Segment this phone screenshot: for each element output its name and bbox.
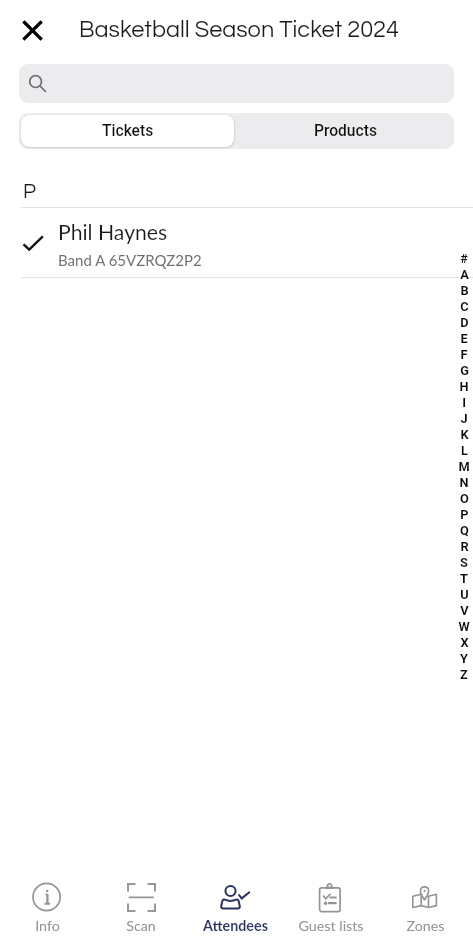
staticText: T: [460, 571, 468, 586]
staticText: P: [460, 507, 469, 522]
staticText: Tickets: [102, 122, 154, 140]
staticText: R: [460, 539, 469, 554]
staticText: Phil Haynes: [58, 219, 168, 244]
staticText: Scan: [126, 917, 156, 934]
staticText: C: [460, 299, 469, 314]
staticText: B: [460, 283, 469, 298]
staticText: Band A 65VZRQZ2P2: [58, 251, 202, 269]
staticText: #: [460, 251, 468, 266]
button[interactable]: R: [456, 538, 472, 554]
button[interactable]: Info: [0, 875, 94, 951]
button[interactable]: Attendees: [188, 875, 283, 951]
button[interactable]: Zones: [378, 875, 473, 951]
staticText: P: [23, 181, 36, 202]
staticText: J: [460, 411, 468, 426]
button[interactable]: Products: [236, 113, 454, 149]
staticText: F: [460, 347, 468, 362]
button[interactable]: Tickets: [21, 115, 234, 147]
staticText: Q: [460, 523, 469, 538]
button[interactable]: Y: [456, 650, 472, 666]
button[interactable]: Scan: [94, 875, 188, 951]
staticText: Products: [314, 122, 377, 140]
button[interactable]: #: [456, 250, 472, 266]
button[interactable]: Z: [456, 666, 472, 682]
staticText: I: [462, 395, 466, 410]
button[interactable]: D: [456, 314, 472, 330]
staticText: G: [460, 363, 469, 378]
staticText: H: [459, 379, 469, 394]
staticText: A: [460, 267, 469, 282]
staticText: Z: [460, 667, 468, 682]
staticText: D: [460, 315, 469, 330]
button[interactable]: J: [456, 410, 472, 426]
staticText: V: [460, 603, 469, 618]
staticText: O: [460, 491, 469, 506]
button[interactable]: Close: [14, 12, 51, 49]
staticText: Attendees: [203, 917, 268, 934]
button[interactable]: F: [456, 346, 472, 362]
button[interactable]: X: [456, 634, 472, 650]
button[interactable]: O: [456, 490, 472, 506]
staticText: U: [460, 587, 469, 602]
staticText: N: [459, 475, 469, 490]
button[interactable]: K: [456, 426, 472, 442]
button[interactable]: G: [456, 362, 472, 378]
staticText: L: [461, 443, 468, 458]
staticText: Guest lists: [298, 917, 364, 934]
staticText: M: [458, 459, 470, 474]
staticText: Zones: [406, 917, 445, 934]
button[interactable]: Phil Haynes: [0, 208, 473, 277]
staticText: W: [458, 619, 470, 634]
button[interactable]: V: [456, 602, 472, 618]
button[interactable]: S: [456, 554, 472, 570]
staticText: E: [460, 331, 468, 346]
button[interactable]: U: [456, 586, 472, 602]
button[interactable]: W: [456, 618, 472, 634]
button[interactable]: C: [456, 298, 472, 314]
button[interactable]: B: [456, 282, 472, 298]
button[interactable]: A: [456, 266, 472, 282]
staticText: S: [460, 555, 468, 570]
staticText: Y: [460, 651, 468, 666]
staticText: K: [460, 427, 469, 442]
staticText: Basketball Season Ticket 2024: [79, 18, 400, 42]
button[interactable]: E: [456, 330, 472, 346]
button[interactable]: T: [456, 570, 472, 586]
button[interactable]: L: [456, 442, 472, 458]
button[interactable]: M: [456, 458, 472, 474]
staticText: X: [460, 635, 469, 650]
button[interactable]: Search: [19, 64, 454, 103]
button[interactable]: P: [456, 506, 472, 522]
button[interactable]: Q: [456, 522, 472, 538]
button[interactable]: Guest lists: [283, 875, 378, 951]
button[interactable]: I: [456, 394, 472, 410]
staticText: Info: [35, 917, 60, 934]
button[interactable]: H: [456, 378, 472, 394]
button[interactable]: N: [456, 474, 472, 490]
◆ ◆ ◆ ◆
Restate the entries above word for word, keeping pictures out of the copy.

Segment this phone screenshot: for each element output its name and bbox.
staticText: T: [460, 571, 468, 586]
staticText: P: [460, 507, 469, 522]
staticText: Tickets: [102, 122, 154, 140]
staticText: R: [460, 539, 469, 554]
staticText: Phil Haynes: [58, 219, 168, 244]
staticText: Scan: [126, 917, 156, 934]
staticText: C: [460, 299, 469, 314]
staticText: B: [460, 283, 469, 298]
staticText: Band A 65VZRQZ2P2: [58, 251, 202, 269]
staticText: #: [460, 251, 468, 266]
button[interactable]: R: [456, 538, 472, 554]
button[interactable]: Info: [0, 875, 94, 951]
button[interactable]: Attendees: [188, 875, 283, 951]
button[interactable]: Zones: [378, 875, 473, 951]
staticText: P: [23, 181, 36, 202]
staticText: J: [460, 411, 468, 426]
button[interactable]: Products: [236, 113, 454, 149]
staticText: F: [460, 347, 468, 362]
button[interactable]: Tickets: [21, 115, 234, 147]
staticText: Q: [460, 523, 469, 538]
button[interactable]: Y: [456, 650, 472, 666]
button[interactable]: Scan: [94, 875, 188, 951]
staticText: Products: [314, 122, 377, 140]
button[interactable]: #: [456, 250, 472, 266]
button[interactable]: Z: [456, 666, 472, 682]
staticText: I: [462, 395, 466, 410]
button[interactable]: D: [456, 314, 472, 330]
staticText: G: [460, 363, 469, 378]
staticText: H: [459, 379, 469, 394]
staticText: A: [460, 267, 469, 282]
staticText: Z: [460, 667, 468, 682]
staticText: D: [460, 315, 469, 330]
button[interactable]: J: [456, 410, 472, 426]
staticText: V: [460, 603, 469, 618]
staticText: O: [460, 491, 469, 506]
button[interactable]: Close: [14, 12, 51, 49]
staticText: Attendees: [203, 917, 268, 934]
button[interactable]: F: [456, 346, 472, 362]
button[interactable]: X: [456, 634, 472, 650]
button[interactable]: O: [456, 490, 472, 506]
staticText: U: [460, 587, 469, 602]
staticText: N: [459, 475, 469, 490]
button[interactable]: K: [456, 426, 472, 442]
button[interactable]: G: [456, 362, 472, 378]
staticText: L: [461, 443, 468, 458]
staticText: Guest lists: [298, 917, 364, 934]
staticText: M: [458, 459, 470, 474]
staticText: Zones: [406, 917, 445, 934]
button[interactable]: Phil Haynes: [0, 208, 473, 277]
staticText: W: [458, 619, 470, 634]
button[interactable]: V: [456, 602, 472, 618]
button[interactable]: S: [456, 554, 472, 570]
staticText: E: [460, 331, 468, 346]
button[interactable]: U: [456, 586, 472, 602]
button[interactable]: W: [456, 618, 472, 634]
button[interactable]: C: [456, 298, 472, 314]
button[interactable]: B: [456, 282, 472, 298]
button[interactable]: A: [456, 266, 472, 282]
staticText: S: [460, 555, 468, 570]
staticText: Y: [460, 651, 468, 666]
staticText: K: [460, 427, 469, 442]
staticText: Basketball Season Ticket 2024: [79, 18, 400, 42]
button[interactable]: E: [456, 330, 472, 346]
button[interactable]: T: [456, 570, 472, 586]
button[interactable]: L: [456, 442, 472, 458]
button[interactable]: M: [456, 458, 472, 474]
staticText: X: [460, 635, 469, 650]
button[interactable]: Search: [19, 64, 454, 103]
button[interactable]: P: [456, 506, 472, 522]
button[interactable]: Q: [456, 522, 472, 538]
button[interactable]: Guest lists: [283, 875, 378, 951]
button[interactable]: I: [456, 394, 472, 410]
staticText: Info: [35, 917, 60, 934]
button[interactable]: H: [456, 378, 472, 394]
button[interactable]: N: [456, 474, 472, 490]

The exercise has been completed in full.